Higher Education’s Slide From ‘Veritas’ to ‘My Truth’

Picture the scene in the offices of the presidents of our great universities last week in the hours after their little day of infamy on Capitol Hill.

“Great job, Madam President. You absolutely knocked it out of the park. Really exposed those fascist Republicans for the patriarchal white supremacists they are. Thank God we don’t have any of them on the faculty.

The damage limitation didn’t work for Liz Magill, president of the University of Pennsylvania, who resigned on Saturday. It shouldn’t work either for Claudine Gay of Harvard or Sally Kornbluth of the Massachusetts Institute of Technology.

 As Ms. Gay again contradicted the words she had spoken at the hearing, she explained what had gone wrong. “I got caught up in what had become at that point, an extended, combative exchange about policies and procedures,” she said. “Substantively, I failed to convey what is my truth.”

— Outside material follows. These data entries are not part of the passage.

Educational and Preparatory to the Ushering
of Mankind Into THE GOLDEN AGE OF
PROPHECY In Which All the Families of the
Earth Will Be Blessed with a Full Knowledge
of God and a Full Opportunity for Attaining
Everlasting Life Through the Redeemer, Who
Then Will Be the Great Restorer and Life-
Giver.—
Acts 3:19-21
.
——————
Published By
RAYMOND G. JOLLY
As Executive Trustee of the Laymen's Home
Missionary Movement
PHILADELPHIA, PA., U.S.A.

Few phrases are as reliable as “my truth” for identifying seasoned purveyors of cant and doubletalk. Truth isn’t something that can be identified or modified by a possessive pronoun. If my truth is different from your truth and your truth is different from her truth, these aren’t truths. “My truth” is the device deployed to elevate the particular viewpoint of a member of a particular group or identity, by claiming the validation of the “truth” for a narrow ideological cause.